▶ TASK:
Go through the records below and return each line that has "your" in it.

▶ RECORDS FOR THIS EXERCISE:
◇ ◇ ◇

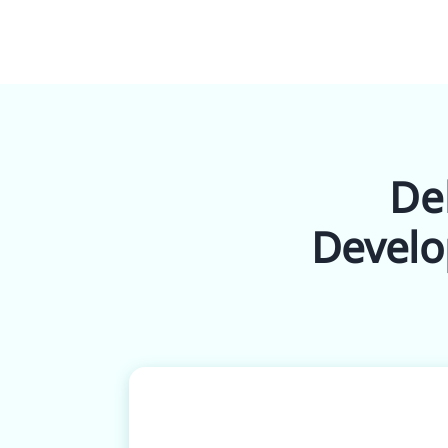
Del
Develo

◇ ◇ ◇

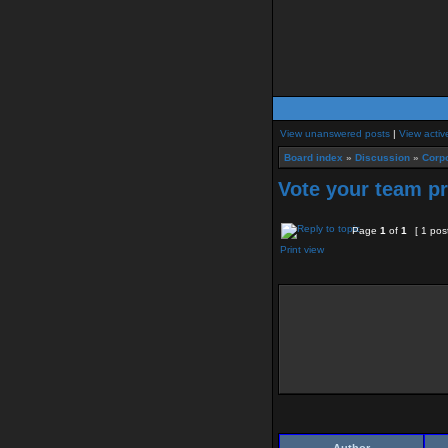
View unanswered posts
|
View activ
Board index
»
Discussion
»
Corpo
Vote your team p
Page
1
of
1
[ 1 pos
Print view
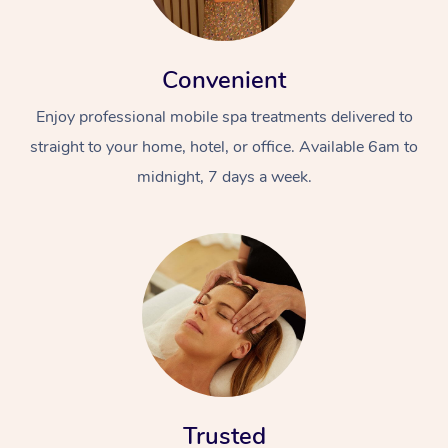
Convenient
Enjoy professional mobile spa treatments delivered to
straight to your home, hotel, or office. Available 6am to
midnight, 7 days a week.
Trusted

◇ ◇ ◇

▶ FINAL ANSWER:
Vote your team p
straight to your home, hotel, or office. Available 6am to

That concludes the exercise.